What you need to do |
Restate word for word the entries below, starting at the line with "ng Kim – Sopran | Gösta Funck – Altus, Cemb" and ending at the line with "Các lỗi khi". Keep both end lines and omit the pictures.

Source material |
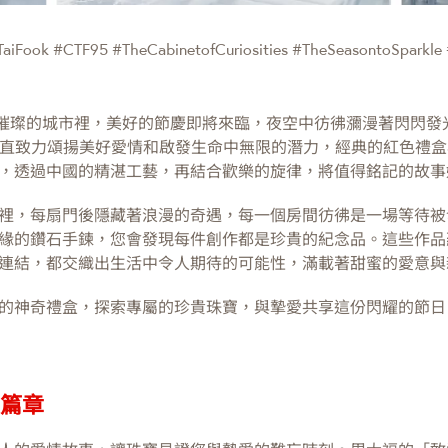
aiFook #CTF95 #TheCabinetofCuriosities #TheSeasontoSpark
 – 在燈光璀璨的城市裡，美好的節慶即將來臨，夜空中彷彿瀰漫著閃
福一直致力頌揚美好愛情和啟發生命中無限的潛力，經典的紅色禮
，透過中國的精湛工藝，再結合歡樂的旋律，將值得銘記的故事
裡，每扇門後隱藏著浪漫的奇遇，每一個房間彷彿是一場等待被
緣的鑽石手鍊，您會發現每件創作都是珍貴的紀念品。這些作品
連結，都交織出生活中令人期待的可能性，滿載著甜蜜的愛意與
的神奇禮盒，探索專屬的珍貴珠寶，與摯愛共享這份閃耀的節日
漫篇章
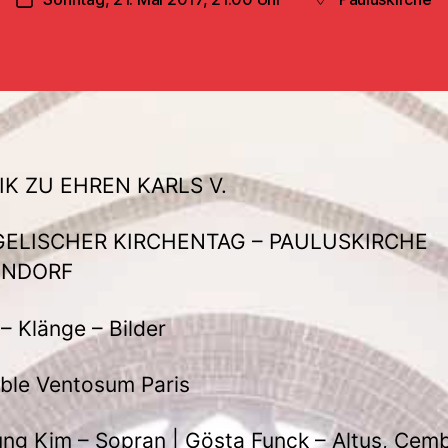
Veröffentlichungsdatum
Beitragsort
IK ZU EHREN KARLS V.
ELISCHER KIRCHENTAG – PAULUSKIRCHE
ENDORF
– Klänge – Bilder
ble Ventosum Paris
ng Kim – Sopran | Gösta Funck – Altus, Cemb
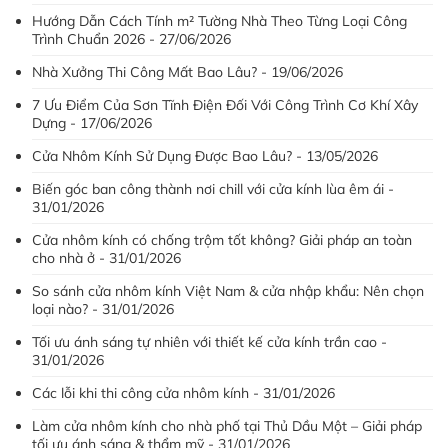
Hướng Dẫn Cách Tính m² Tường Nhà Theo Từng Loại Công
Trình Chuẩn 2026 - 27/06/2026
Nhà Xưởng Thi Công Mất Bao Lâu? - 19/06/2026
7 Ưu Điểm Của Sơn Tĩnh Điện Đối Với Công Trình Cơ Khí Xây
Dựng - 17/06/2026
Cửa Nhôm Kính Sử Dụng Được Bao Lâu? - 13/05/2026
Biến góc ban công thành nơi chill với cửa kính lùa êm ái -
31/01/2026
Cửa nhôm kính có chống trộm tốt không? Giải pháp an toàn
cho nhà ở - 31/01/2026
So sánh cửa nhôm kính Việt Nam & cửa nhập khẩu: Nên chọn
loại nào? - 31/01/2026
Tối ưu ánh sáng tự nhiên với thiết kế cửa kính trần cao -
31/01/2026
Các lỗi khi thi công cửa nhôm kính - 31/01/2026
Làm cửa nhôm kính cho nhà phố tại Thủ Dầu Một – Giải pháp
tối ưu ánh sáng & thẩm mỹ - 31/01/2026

--

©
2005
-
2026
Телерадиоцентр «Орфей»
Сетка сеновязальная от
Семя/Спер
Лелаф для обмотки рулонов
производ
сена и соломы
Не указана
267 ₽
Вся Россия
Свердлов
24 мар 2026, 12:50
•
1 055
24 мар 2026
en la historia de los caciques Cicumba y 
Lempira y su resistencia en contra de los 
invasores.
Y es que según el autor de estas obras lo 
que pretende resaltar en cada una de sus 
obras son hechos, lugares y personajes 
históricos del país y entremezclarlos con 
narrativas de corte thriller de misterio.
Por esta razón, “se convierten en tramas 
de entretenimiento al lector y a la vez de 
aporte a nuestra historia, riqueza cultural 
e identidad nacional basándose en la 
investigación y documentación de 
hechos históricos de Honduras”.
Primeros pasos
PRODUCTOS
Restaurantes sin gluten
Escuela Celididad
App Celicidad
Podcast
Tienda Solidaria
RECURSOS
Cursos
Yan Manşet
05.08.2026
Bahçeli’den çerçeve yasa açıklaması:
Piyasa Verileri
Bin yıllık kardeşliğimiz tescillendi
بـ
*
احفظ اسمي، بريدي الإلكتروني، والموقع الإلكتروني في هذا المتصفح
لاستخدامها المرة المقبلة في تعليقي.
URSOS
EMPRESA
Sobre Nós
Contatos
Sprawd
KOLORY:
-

Exercise result |
ng Kim – Sopran | Gösta Funck – Altus, Cemb
Hướng Dẫn Cách Tính m² Tường Nhà Theo Từng Loại Công
Trình Chuẩn 2026 - 27/06/2026
Nhà Xưởng Thi Công Mất Bao Lâu? - 19/06/2026
7 Ưu Điểm Của Sơn Tĩnh Điện Đối Với Công Trình Cơ Khí Xây
Dựng - 17/06/2026
Cửa Nhôm Kính Sử Dụng Được Bao Lâu? - 13/05/2026
Biến góc ban công thành nơi chill với cửa kính lùa êm ái -
31/01/2026
Cửa nhôm kính có chống trộm tốt không? Giải pháp an toàn
cho nhà ở - 31/01/2026
So sánh cửa nhôm kính Việt Nam & cửa nhập khẩu: Nên chọn
loại nào? - 31/01/2026
Tối ưu ánh sáng tự nhiên với thiết kế cửa kính trần cao -
31/01/2026
Các lỗi khi thi công cửa nhôm kính - 31/01/2026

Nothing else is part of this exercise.